Der Senat hat gemäß § 529 Abs. 1 Nr. 1 ZPO, soweit das Landgericht Feststellungen getroffen hat, diese seiner Entscheidung zugrunde zu legen, da diese in fehlerfreier Weise getroffen worden sind. Insoweit liegen keine konkreten Anhaltspunkte vor, die Zweifel an der Richtigkeit oder Vollständigkeit der entscheidungserheblichen Feststellungen begründen, und deshalb eine erneute Feststellung durch das Berufungsgericht gebieten.
1. Die Beweiserhebung und Beweiswürdigung des Landgerichts sind fehlerfrei erfolgt und überzeugend. Es liegt insbesondere keine Überraschungsentscheidung vor.
Soweit die Beklagten der Ansicht sind, dass eine Überraschungsentscheidung vorliege, weil sich das Landgericht bei seiner Entscheidung (auch) auf die Aussagen der vernommenen Zeugen stütze, und es vor deren Vernehmung geäußert habe, dass das eingeholte Gutachten des Sachverständigen zum Umfang der feststellbaren Geruchsbeeinträchtigung für die Entscheidung ausreichend sei, um zum Ergebnis zu gelangen, dass keine wesentliche Beeinträchtigung durch die vom Grundstück der Beklagten ausgehenden Gerüche vorliege, greift dieser Einwand nicht.

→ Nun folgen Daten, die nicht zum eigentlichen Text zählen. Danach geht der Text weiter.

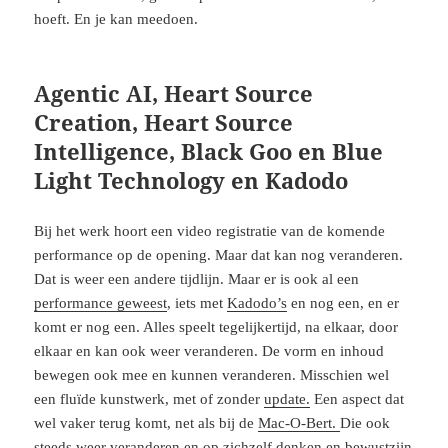
hoeft. En je kan meedoen.
Agentic AI, Heart Source
Creation, Heart Source
Intelligence, Black Goo en Blue
Light Technology en Kadodo
Bij het werk hoort een video registratie van de komende
performance op de opening. Maar dat kan nog veranderen.
Dat is weer een andere tijdlijn. Maar er is ook al een
performance geweest
, iets met
Kadodo’s
en nog een, en er
komt er nog een. Alles speelt tegelijkertijd, na elkaar, door
elkaar en kan ook weer veranderen. De vorm en inhoud
bewegen ook mee en kunnen veranderen. Misschien wel
een fluïde kunstwerk, met of zonder
update.
Een aspect dat
wel vaker terug komt, net als bij de
Mac-O-Bert.
Die ook
steeds weer veranderen en op zichzelf denken en bewustzijn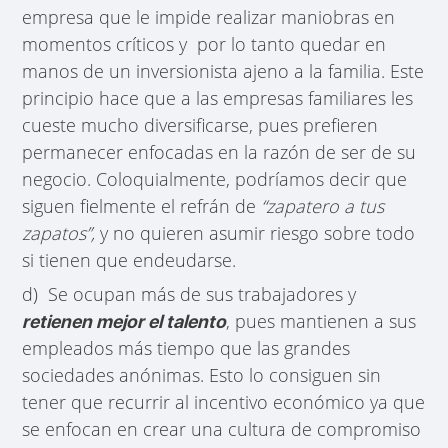
empresa que le impide realizar maniobras en
momentos críticos y por lo tanto quedar en
manos de un inversionista ajeno a la familia. Este
principio hace que a las empresas familiares les
cueste mucho diversificarse, pues prefieren
permanecer enfocadas en la razón de ser de su
negocio. Coloquialmente, podríamos decir que
siguen fielmente el refrán de
“zapatero a tus
zapatos”,
y no quieren asumir riesgo sobre todo
si tienen que endeudarse.
d) Se ocupan más de sus trabajadores y
, pues mantienen a sus
retienen mejor el talento
empleados más tiempo que las grandes
sociedades anónimas. Esto lo consiguen sin
tener que recurrir al incentivo económico ya que
se enfocan en crear una cultura de compromiso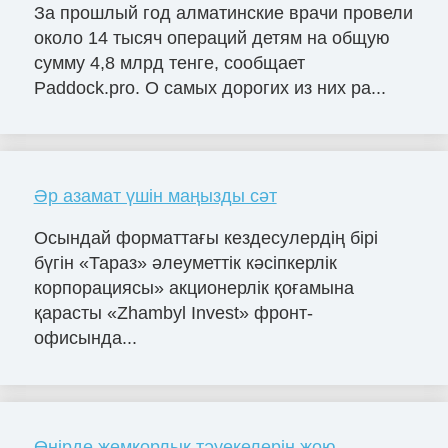
За прошлый год алматинские врачи провели
около 14 тысяч операций детям на общую
сумму 4,8 млрд тенге, сообщает
Paddock.pro. О самых дорогих из них ра...
Әр азамат үшін маңызды сәт
Осындай форматтағы кездесулердің бірі
бүгін «Тараз» әлеуметтік кәсіпкерлік
корпорациясы» акционерлік қоғамына
қарасты «Zhambyl Invest» фронт-
офисында...
Өңірде жемқорлық тәуекелерін жою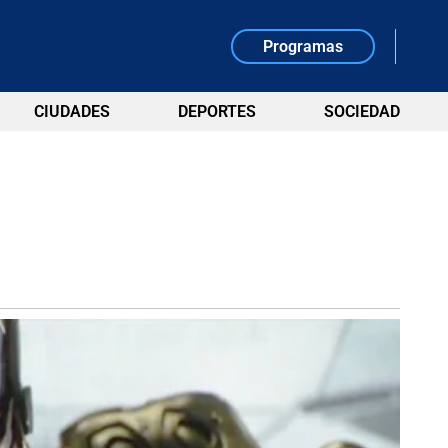
Programas
CIUDADES
DEPORTES
SOCIEDAD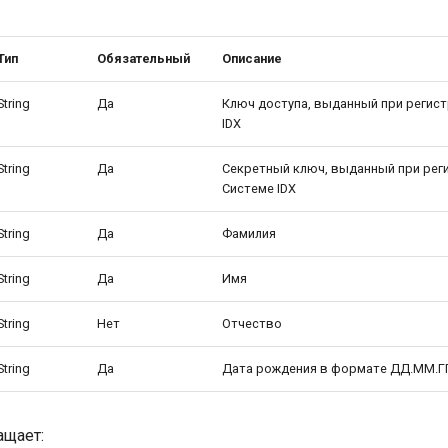
Тип
Обязательный
Описание
String
Да
Ключ доступа, выданный при регист
IDX
String
Да
Секретный ключ, выданный при рег
Системе IDX
String
Да
Фамилия
String
Да
Имя
String
Нет
Отчество
String
Да
Дата рождения в формате ДД.ММ.Г
ащает: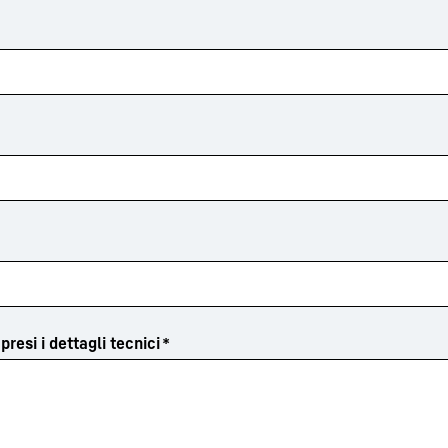
resi i dettagli tecnici
*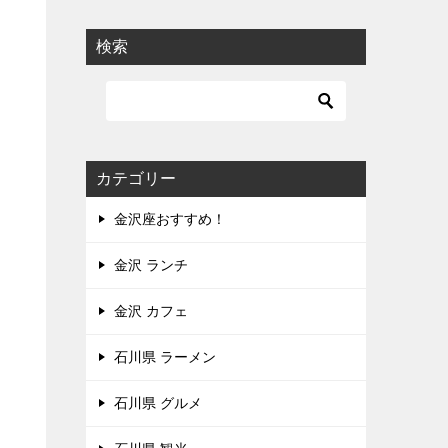
検索
カテゴリー
金沢座おすすめ！
金沢 ランチ
金沢 カフェ
石川県 ラーメン
石川県 グルメ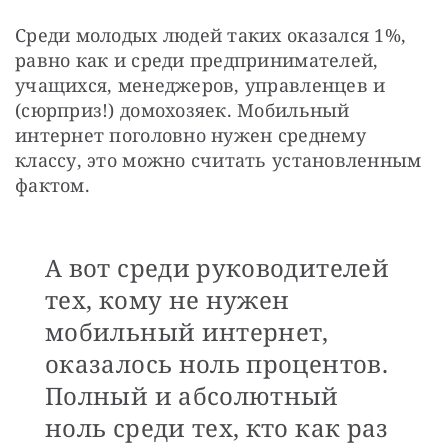
Среди молодых людей таких оказался 1%, 
равно как и среди предпринимателей, 
учащихся, менеджеров, управленцев и 
(сюрприз!) домохозяек. Мобильный 
интернет поголовно нужен среднему 
классу, это можно считать установленным 
фактом. 
А вот среди руководителей
тех, кому не нужен
мобильный интернет,
оказалось ноль процентов.
Полный и абсолютный
ноль среди тех, кто как раз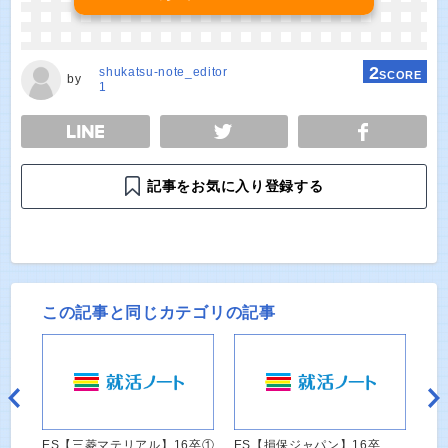
2
shukatsu-note_editor
SCORE
by
1
E
TWEET
SHARE
記事をお気に入り登録する
この記事と同じカテゴリの記事
ES【三菱マテリアル】16卒①
ES【損保ジャパン】16卒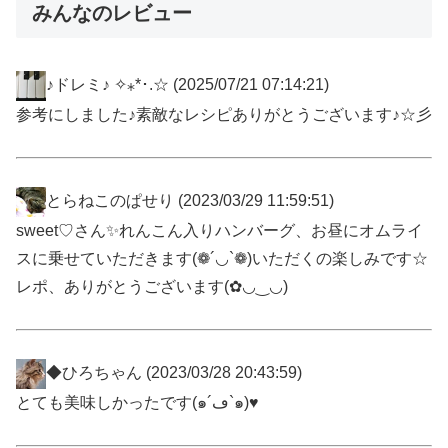
みんなのレビュー
♪ドレミ♪ ✧⁎*･.☆
(2025/07/21 07:14:21)
参考にしました♪素敵なレシピありがとうございます♪☆彡
とらねこのぱせり
(2023/03/29 11:59:51)
sweet♡さん✨れんこん入りハンバーグ、お昼にオムライ
スに乗せていただきます(❁´◡`❁)いただくの楽しみです☆
レポ、ありがとうございます(✿◡‿◡)
◆ひろちゃん
(2023/03/28 20:43:59)
とても美味しかったです(๑´ڡ`๑)♥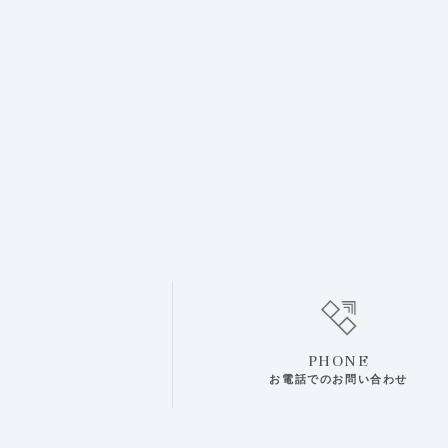
PHONE
お電話でのお問い合わせ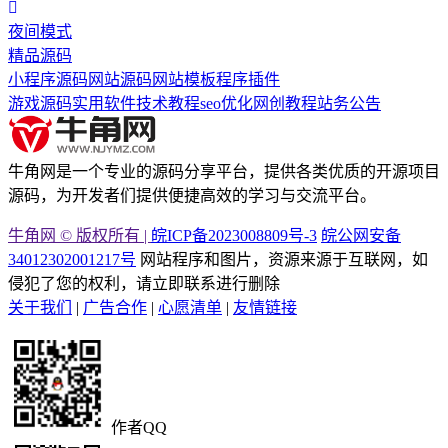
夜间模式
精品源码
小程序源码
网站源码
网站模板
程序插件
游戏源码
实用软件
技术教程
seo优化
网创教程
站务公告
牛角网是一个专业的源码分享平台，提供各类优质的开源项目
源码，为开发者们提供便捷高效的学习与交流平台。
牛角网 © 版权所有 |
皖ICP备2023008809号-3
皖公网安备
34012302001217号
网站程序和图片，资源来源于互联网，如
侵犯了您的权利，请立即联系进行删除
关于我们
|
广告合作
|
心愿清单
|
友情链接
作者QQ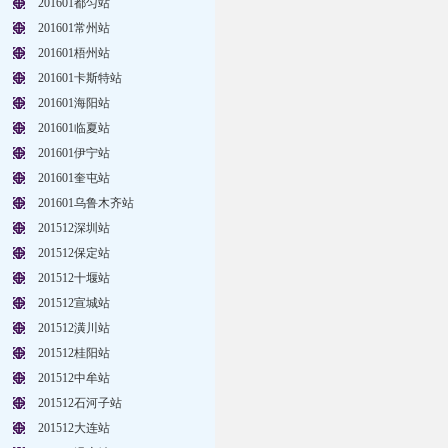
201601都匀站
201601常州站
201601梧州站
201601卡斯特站
201601海阳站
201601临夏站
201601伊宁站
201601奎屯站
201601乌鲁木齐站
201512深圳站
201512保定站
201512十堰站
201512宣城站
201512潢川站
201512桂阳站
201512中牟站
201512石河子站
201512大连站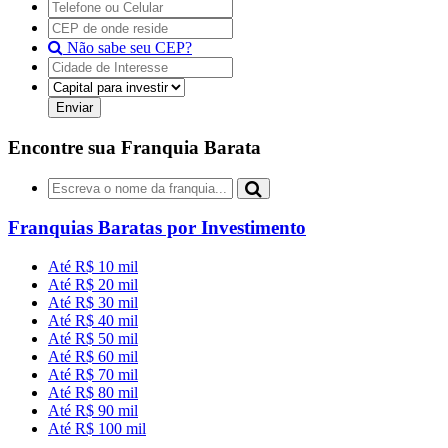
Não sabe seu CEP?
Encontre sua Franquia Barata
Franquias Baratas por Investimento
Até R$ 10 mil
Até R$ 20 mil
Até R$ 30 mil
Até R$ 40 mil
Até R$ 50 mil
Até R$ 60 mil
Até R$ 70 mil
Até R$ 80 mil
Até R$ 90 mil
Até R$ 100 mil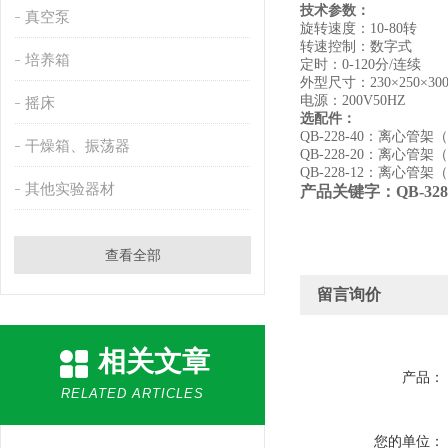
技术参数：
真空泵
旋转速度：
10-80
转
转速控制：数字式
培养箱
定时：
0-120
分
/
连续
外型尺寸：
230×250×30
电源：
200V50HZ
摇床
选配件：
QB-228-40
：离心管架
（
干燥箱、振荡器
QB-228-20
：离心管架
（
QB-228-12
：离心管架
（
其他实验器材
产品关键字：
QB-328
查看全部
留言询价
相关文章
产品：
RELATED ARTICLES
您的单位：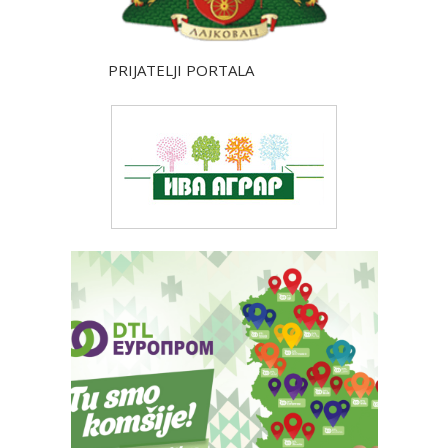
PRIJATELJI PORTALA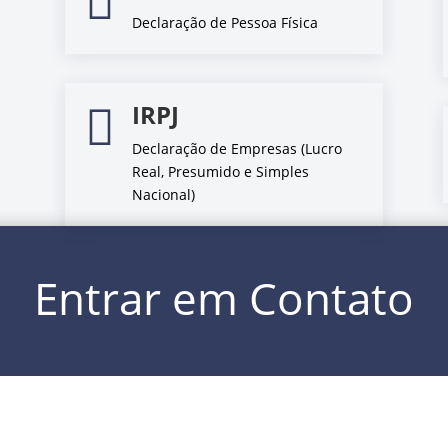

Declaração de Pessoa Física
IRPJ

Declaração de Empresas (Lucro
Real, Presumido e Simples
Nacional)
Entrar em Contato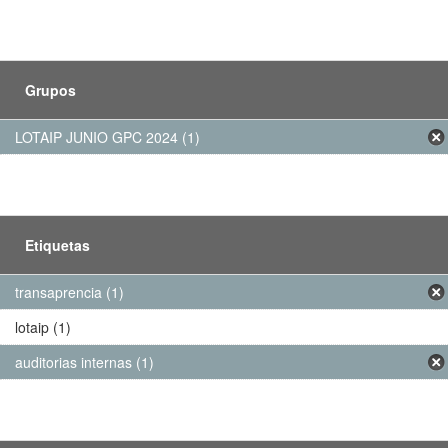
Grupos
LOTAIP JUNIO GPC 2024 (1)
Etiquetas
transaprencia (1)
lotaip (1)
auditorias internas (1)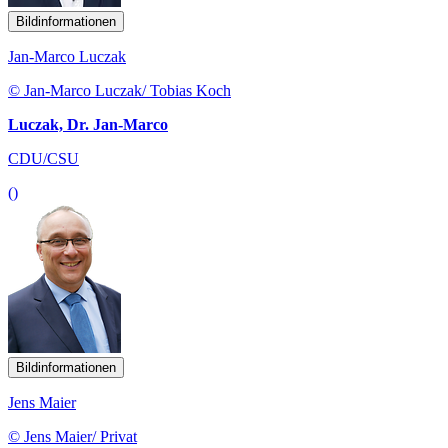
Bildinformationen
Jan-Marco Luczak
© Jan-Marco Luczak/ Tobias Koch
Luczak, Dr. Jan-Marco
CDU/CSU
()
Bildinformationen
Jens Maier
© Jens Maier/ Privat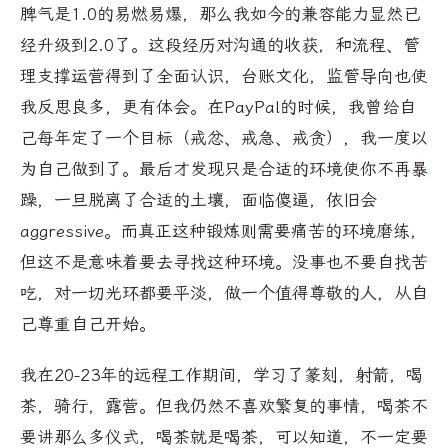
脾气是1.0的易燃易爆，那么我如今的兼容能力显然已
经升级到2.0了。这段经历对沟通的收获，和流程、管
理支撑运营得到了全面认识，台账文化，监管导向也使
我反思良多，更有体会。在PayPal的时候，我曾给自
己每年定了一个目标（戒忿、戒急、戒贪），我一度以
为自己做到了。最后才发现只是合适的环境使你不再暴
躁，一旦脱离了合适的土壤，面临傻逼，依旧会
aggressive。而真正这种锻炼则需要痛苦的环境磨练，
但这不是意味着要去寻找这种环境。没事也不要自找苦
吃，对一切光环都要平淡，做一个值得尊敬的人，从自
己尊重自己开始。
我在20-23年的远程工作期间，学习了篆刻，射箭，喝
茶，骑行，露营。但我仍然不喜欢繁复的事情，喝茶不
要讲那么多仪式，喝茶就是喝茶，可以知道，不一定要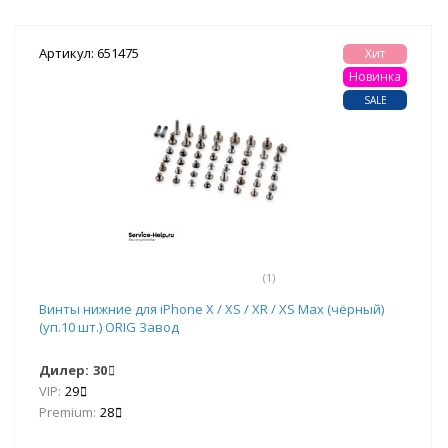
Артикул: 651475
Хит
Новинка
SALE
(1)
Винты нижние для iPhone X / XS / XR / XS Max (чёрный)
(уп.10 шт.) ORIG Завод
Дилер:
30
VIP:
29
Premium:
28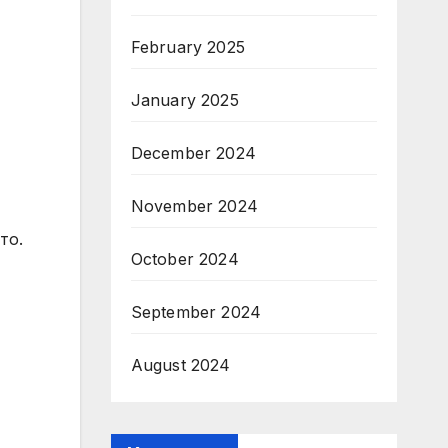
February 2025
January 2025
December 2024
November 2024
то.
October 2024
September 2024
August 2024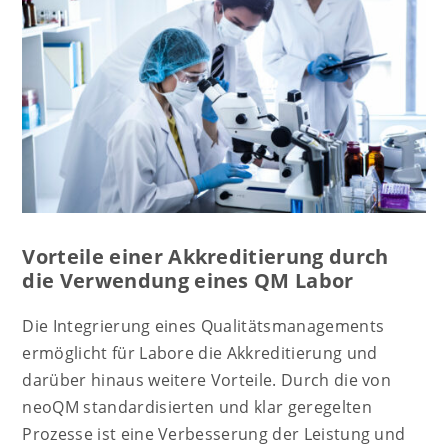
Vorteile einer Akkreditierung durch
die Verwendung eines QM Labor
Die Integrierung eines Qualitätsmanagements
ermöglicht für Labore die Akkreditierung und
darüber hinaus weitere Vorteile. Durch die von
neoQM standardisierten und klar geregelten
Prozesse ist eine Verbesserung der Leistung und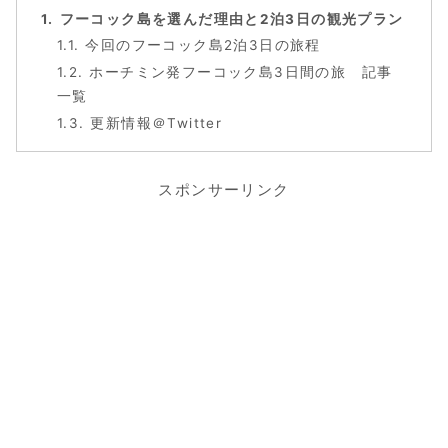
フーコック島を選んだ理由と2泊3日の観光プラン
今回のフーコック島2泊3日の旅程
ホーチミン発フーコック島3日間の旅 記事
一覧
更新情報＠Twitter
スポンサーリンク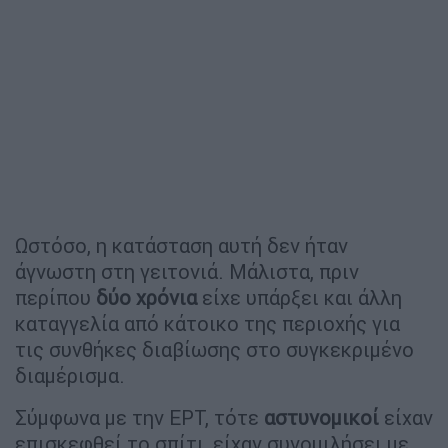
Ωστόσο, η κατάσταση αυτή δεν ήταν
άγνωστη στη γειτονιά. Μάλιστα, πριν
περίπου
δύο
χρόνια
είχε υπάρξει και άλλη
καταγγελία από κάτοικο της περιοχής για
τις συνθήκες διαβίωσης στο συγκεκριμένο
διαμέρισμα.
Σύμφωνα με την ΕΡΤ, τότε
αστυνομικοί
είχαν
επισκεφθεί το σπίτι, είχαν συνομιλήσει με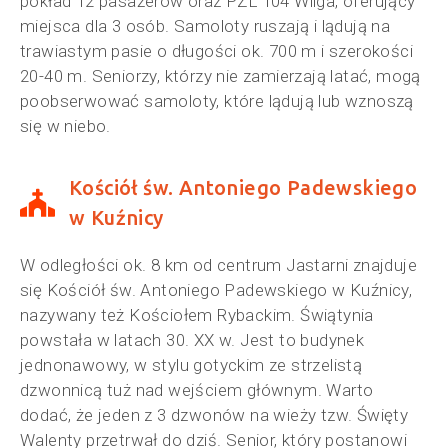
pokład 12 pasażerów oraz PZL 104 Wilga, oferujący
miejsca dla 3 osób. Samoloty ruszają i lądują na
trawiastym pasie o długości ok. 700 m i szerokości
20-40 m. Seniorzy, którzy nie zamierzają latać, mogą
poobserwować samoloty, które lądują lub wznoszą
się w niebo.
Kościół św. Antoniego Padewskiego
w Kuźnicy
W odległości ok. 8 km od centrum Jastarni znajduje
się Kościół św. Antoniego Padewskiego w Kuźnicy,
nazywany też Kościołem Rybackim. Świątynia
powstała w latach 30. XX w. Jest to budynek
jednonawowy, w stylu gotyckim ze strzelistą
dzwonnicą tuż nad wejściem głównym. Warto
dodać, że jeden z 3 dzwonów na wieży tzw. Święty
Walenty przetrwał do dziś. Senior, który postanowi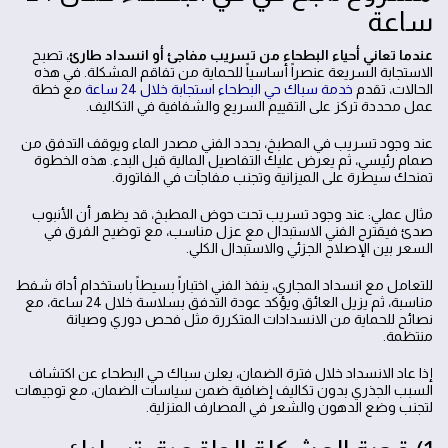
ساعة
عندما تعاني أحياء البطحاء من تسريب مفاجئ أو انسداد طارئ
، تصبح
الاستجابة السريعة عنصراً أساسياً للحماية من تفاقم المشكلة. في هذه
الحالات، تقدم
خدمة سباك حي البطحاء استجابة خلال 24 ساعة
مع خطة
عمل محددة تركز على التقييم السريع والشفافية في التكاليف.
عند وجود تسريب في المطبخ، يحدد الفني مصدر الماء ويوقف التدفق من
صمام رئيسي، ثم يعرض عليك التفاصيل المالية قبل البدء. هذه الخطوة
تمنحك سيطرة على الميزانية وتجنب مفاجآت في الفاتورة.
مثال عملي: عند وجود تسريب تحت حوض المطبخ، قد يظهر أن الأنبوب
صدئ فيقترح الفني الاستبدال مع عزل مناسب، مع توضيح الفرق في
السعر بين الإصلاح الجزئي والاستبدال الكلي.
للتعامل مع انسداد المجاري، ينفذ الفني اختباراً بسيطاً باستخدام أداة شفط
مناسبة، ثم يزيل العائق ويؤكد عودة التدفق بسلاسة خلال 24 ساعة، مع
نصائح للحماية من الانسدادات المتكررة مثل فحص دوري وصيانة
منتظمة.
إذا عاد الانسداد خلال فترة الضمان، يعلن سباك حي البطحاء عن اكتشاف
السبب الجذري بدون تكاليف إضافية ضمن سياسات الضمان، مع توجيهات
لتجنب وضع الدهون والشعر في المصارف المنزلية.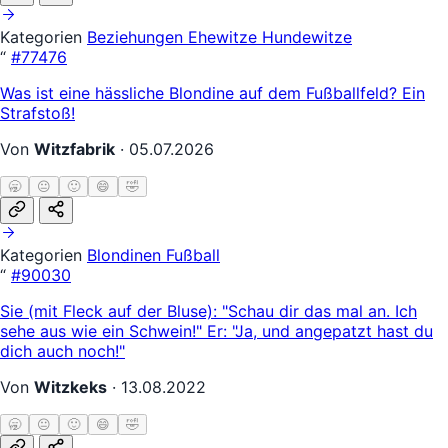
Kategorien
Beziehungen
Ehewitze
Hundewitze
“
#77476
Was ist eine hässliche Blondine auf dem Fußballfeld? Ein
Strafstoß!
Von
Witzfabrik
·
05.07.2026
🥱
😐
🙂
😄
🤣
Kategorien
Blondinen
Fußball
“
#90030
Sie (mit Fleck auf der Bluse): "Schau dir das mal an. Ich
sehe aus wie ein Schwein!" Er: "Ja, und angepatzt hast du
dich auch noch!"
Von
Witzkeks
·
13.08.2022
🥱
😐
🙂
😄
🤣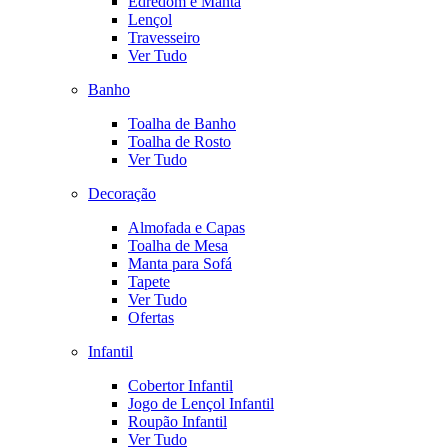
Edredom e Manta
Lençol
Travesseiro
Ver Tudo
Banho
Toalha de Banho
Toalha de Rosto
Ver Tudo
Decoração
Almofada e Capas
Toalha de Mesa
Manta para Sofá
Tapete
Ver Tudo
Ofertas
Infantil
Cobertor Infantil
Jogo de Lençol Infantil
Roupão Infantil
Ver Tudo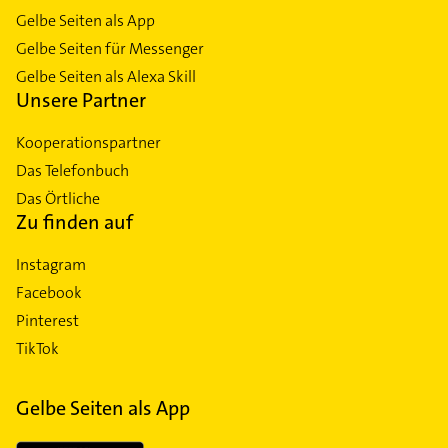
Gelbe Seiten als App
Gelbe Seiten für Messenger
Gelbe Seiten als Alexa Skill
Unsere Partner
Kooperationspartner
Das Telefonbuch
Das Örtliche
Zu finden auf
Instagram
Facebook
Pinterest
TikTok
Gelbe Seiten als App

Allein die Tatsache, dass das Landgericht die Beweisaufnahme mit der Vernehmung der Zeugen durchgeführt hat, zeigte für die Beklagten und deren Prozessbevollmächtigten unmissverständlich, dass es die Zeugenaussagen für entscheidungserheblich erachtet hat und dass diese auch zur Begründung einer Entscheidung herangezogen werden. Dies gilt auch, wenn die Vernehmung der Zeugen erst nach einer entsprechenden „Intervention“ der Klägerin geschehen ist. Zeitlich vor der Durchführung der Vernehmung der Zeugen erfolgte, insoweit dem weiteren Vorgehen des Gerichts entgegenstehende Äußerungen des Gerichts hatten von diesem Zeitpunkt an erkennbar keine weitere Bedeutung für den Fortgang des Rechtsstreits mehr. Auch aus dem Umstand, dass das Gericht bei deren Vernehmung in der mündlichen Verhandlung keine Fragen an die Zeugen stellte, lässt sich nicht entnehmen, dass es deren Aussagen nicht für entscheidungserheblich erachtet hat. Die Beklagten selbst hatten Gelegenheit, in der mündlichen Verhandlung bei der Durchführung der Beweisaufnahme ihrerseits Fragen zu stellen und sich zum Ergebnis der Beweisaufnahme zu äußern. Ein Verstoß des Landgerichts gegen Art. 103 Abs. 1 GG liegt daher nicht vor.
2. Die erfolgten Feststellungen des Landgerichts in Bezug auf die Ortsüblichkeit der Beeinträchtigung waren jedoch nicht vollständig und sind daher für eine Entscheidung durch das Berufungsgericht unzureichend.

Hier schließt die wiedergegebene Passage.